Executives of Monsanto told skittish investors on Wednesday that earnings per share would grow 13 to 17 percent in the next fiscal year and that the company was on its way to fixing problems in its seed business that have undermined the confidence of Wall Street.
The remarks, in line with some previous assurances by company executives, were made as Monsanto reported that net income for the year that ended Aug. 31 had dropped by nearly half from a year earlier.
“I believe we’ve taken steps to allow our company to return to growth,” Hugh Grant, the chief executive, told analysts and investors Wednesday on a conference call.
He said the seed business was going to offer “more products at more price points” to help regain the trust of farmers who have been put off by high seed prices and lower-than-expected yields for some products, particularly Monsanto’s new SmartStax corn.
Company shares, which have lost about 40 percent of their value this year, rose 5 percent in early trading Wednesday but then settled back down. At midday, shares were 2.6 percent higher.
Monsanto, the world’s biggest seed company and the leading developer of genetically engineered crops, said that net income for the year plunged to $1.1 billion from $2.1 billion a year earlier. In the fourth quarter, Monsanto lost $143 million, or 26 cents a share, compared with a loss of $233 million, or 43 cents, in the period a year ago.
This decline was largely because sales and profit from its Roundup weed killer business were eviscerated by low-priced generics from China.
Sales for the year fell 10 percent, to $10.5 billion from $11.7 billion. For the quarter, sales were $1.95 billion, up from $1.88 billion a year ago.
Earnings were $2.01 a share for the year compared with $3.80 a year ago.

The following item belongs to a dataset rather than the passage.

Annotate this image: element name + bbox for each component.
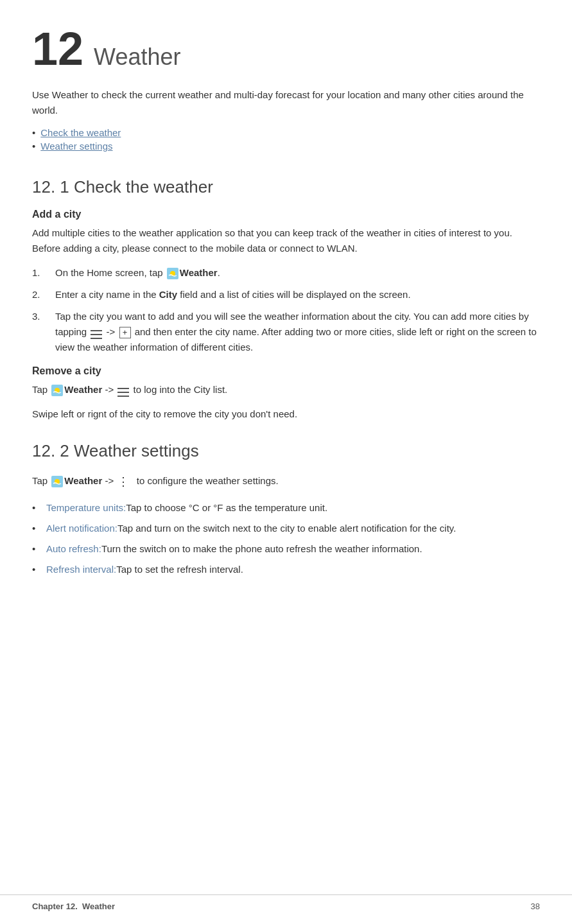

Excluding restructuring charges and discontinued operations, earnings were $2.41 a share, at the low end of the range the company had expected, though the forecast had been lowered earlier in the year. The company said it expected earnings to rise to $2.72 to $2.82 a share in fiscal year 2011.
For its fourth quarter, the company reported a loss, after adjustments, of 9 cents a share, 3 cents worse than the consensus analyst estimate. Monsanto typically loses money in the fourth quarter because farmers do not buy many seeds in the summer.

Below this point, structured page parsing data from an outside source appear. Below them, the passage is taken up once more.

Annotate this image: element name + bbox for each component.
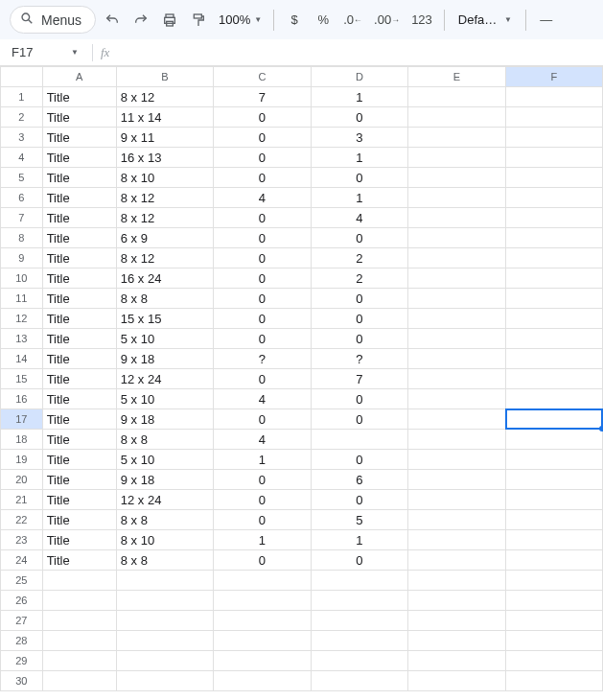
cell-E14[interactable]	[408, 349, 505, 369]
cell-C22[interactable]: 0	[214, 510, 311, 530]
cell-B3[interactable]: 9 x 11	[116, 128, 213, 148]
cell-E3[interactable]	[408, 128, 505, 148]
formula-input[interactable]	[109, 39, 603, 65]
cell-F26[interactable]	[505, 591, 602, 611]
cell-A1[interactable]: Title	[42, 87, 116, 107]
cell-A14[interactable]: Title	[42, 349, 116, 369]
cell-D4[interactable]: 1	[311, 148, 407, 168]
cell-A4[interactable]: Title	[42, 148, 116, 168]
cell-F3[interactable]	[505, 128, 602, 148]
cell-E10[interactable]	[408, 268, 505, 289]
row-header-19[interactable]: 19	[1, 450, 43, 470]
cell-F5[interactable]	[505, 168, 602, 188]
row-header-29[interactable]: 29	[1, 651, 43, 671]
cell-A21[interactable]: Title	[42, 490, 116, 510]
cell-E18[interactable]	[408, 430, 505, 450]
cell-C5[interactable]: 0	[214, 168, 311, 188]
cell-D8[interactable]: 0	[311, 228, 407, 248]
cell-B29[interactable]	[116, 651, 213, 671]
cell-A16[interactable]: Title	[42, 389, 116, 409]
cell-B22[interactable]: 8 x 8	[116, 510, 213, 530]
cell-C20[interactable]: 0	[214, 470, 311, 490]
cell-B9[interactable]: 8 x 12	[116, 248, 213, 268]
cell-B28[interactable]	[116, 631, 213, 651]
cell-E2[interactable]	[408, 107, 505, 128]
cell-F15[interactable]	[505, 369, 602, 389]
cell-F16[interactable]	[505, 389, 602, 409]
cell-F22[interactable]	[505, 510, 602, 530]
font-select[interactable]: Defaul… ▼	[452, 12, 518, 27]
cell-A25[interactable]	[42, 571, 116, 591]
row-header-7[interactable]: 7	[1, 208, 43, 228]
row-header-20[interactable]: 20	[1, 470, 43, 490]
cell-B16[interactable]: 5 x 10	[116, 389, 213, 409]
cell-A17[interactable]: Title	[42, 409, 116, 430]
cell-D26[interactable]	[311, 591, 407, 611]
cell-B13[interactable]: 5 x 10	[116, 329, 213, 349]
cell-B26[interactable]	[116, 591, 213, 611]
row-header-11[interactable]: 11	[1, 289, 43, 309]
cell-A7[interactable]: Title	[42, 208, 116, 228]
cell-C23[interactable]: 1	[214, 530, 311, 550]
cell-F13[interactable]	[505, 329, 602, 349]
cell-F7[interactable]	[505, 208, 602, 228]
cell-F12[interactable]	[505, 309, 602, 329]
cell-F28[interactable]	[505, 631, 602, 651]
cell-C24[interactable]: 0	[214, 550, 311, 571]
cell-A23[interactable]: Title	[42, 530, 116, 550]
row-header-12[interactable]: 12	[1, 309, 43, 329]
cell-A8[interactable]: Title	[42, 228, 116, 248]
cell-D18[interactable]	[311, 430, 407, 450]
cell-D9[interactable]: 2	[311, 248, 407, 268]
row-header-13[interactable]: 13	[1, 329, 43, 349]
cell-B25[interactable]	[116, 571, 213, 591]
cell-B6[interactable]: 8 x 12	[116, 188, 213, 208]
cell-F30[interactable]	[505, 671, 602, 691]
row-header-24[interactable]: 24	[1, 550, 43, 571]
cell-D5[interactable]: 0	[311, 168, 407, 188]
cell-F14[interactable]	[505, 349, 602, 369]
cell-B2[interactable]: 11 x 14	[116, 107, 213, 128]
cell-F11[interactable]	[505, 289, 602, 309]
column-header-C[interactable]: C	[214, 67, 311, 87]
cell-E22[interactable]	[408, 510, 505, 530]
cell-A10[interactable]: Title	[42, 268, 116, 289]
cell-B30[interactable]	[116, 671, 213, 691]
cell-D23[interactable]: 1	[311, 530, 407, 550]
column-header-D[interactable]: D	[311, 67, 407, 87]
row-header-8[interactable]: 8	[1, 228, 43, 248]
cell-C11[interactable]: 0	[214, 289, 311, 309]
cell-E29[interactable]	[408, 651, 505, 671]
cell-C26[interactable]	[214, 591, 311, 611]
cell-C25[interactable]	[214, 571, 311, 591]
zoom-select[interactable]: 100% ▼	[215, 12, 266, 27]
cell-F2[interactable]	[505, 107, 602, 128]
cell-D7[interactable]: 4	[311, 208, 407, 228]
cell-C17[interactable]: 0	[214, 409, 311, 430]
cell-A3[interactable]: Title	[42, 128, 116, 148]
paint-format-button[interactable]	[186, 8, 211, 33]
cell-E24[interactable]	[408, 550, 505, 571]
row-header-30[interactable]: 30	[1, 671, 43, 691]
select-all-corner[interactable]	[1, 67, 43, 87]
cell-C7[interactable]: 0	[214, 208, 311, 228]
cell-A9[interactable]: Title	[42, 248, 116, 268]
cell-C13[interactable]: 0	[214, 329, 311, 349]
cell-F19[interactable]	[505, 450, 602, 470]
cell-C15[interactable]: 0	[214, 369, 311, 389]
cell-B1[interactable]: 8 x 12	[116, 87, 213, 107]
cell-E26[interactable]	[408, 591, 505, 611]
cell-F8[interactable]	[505, 228, 602, 248]
cell-B15[interactable]: 12 x 24	[116, 369, 213, 389]
cell-D13[interactable]: 0	[311, 329, 407, 349]
cell-B11[interactable]: 8 x 8	[116, 289, 213, 309]
cell-A30[interactable]	[42, 671, 116, 691]
cell-A15[interactable]: Title	[42, 369, 116, 389]
cell-C8[interactable]: 0	[214, 228, 311, 248]
cell-D29[interactable]	[311, 651, 407, 671]
cell-F18[interactable]	[505, 430, 602, 450]
cell-D12[interactable]: 0	[311, 309, 407, 329]
row-header-27[interactable]: 27	[1, 611, 43, 631]
cell-F10[interactable]	[505, 268, 602, 289]
cell-F17[interactable]	[505, 409, 602, 430]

While the decrease in earnings came largely from the Roundup chemical business, the focus of both analysts and company executives was on seeds and genetically engineered traits, which constitute most of the company’s business now and are expected to be the source of growth.
The biggest concern is that early data from this year’s harvest have shown the company’s newest product, SmartStax corn, with eight inserted genes, was not providing higher yields than older varieties with three genes.
Monsanto executives said that since most corn had not been harvested yet, it was too early to judge. Some yield problems, it said, were the result of one particular corn variety that did not perform well in the high nighttime temperatures in parts of the Corn Belt this year.
Nevertheless, the company has already cut prices sharply for SmartStax for next year. “Going into 2011 we’ve taken a decidedly practical approach,” Mr. Grant said.
American farmers planted three million acres of SmartStax corn in 2010, below Monsanto’s goal of four million. Executives declined to provide a goal for 2011 for SmartStax alone. The goal is the midteen million acres for SmartStax and two other product families combined.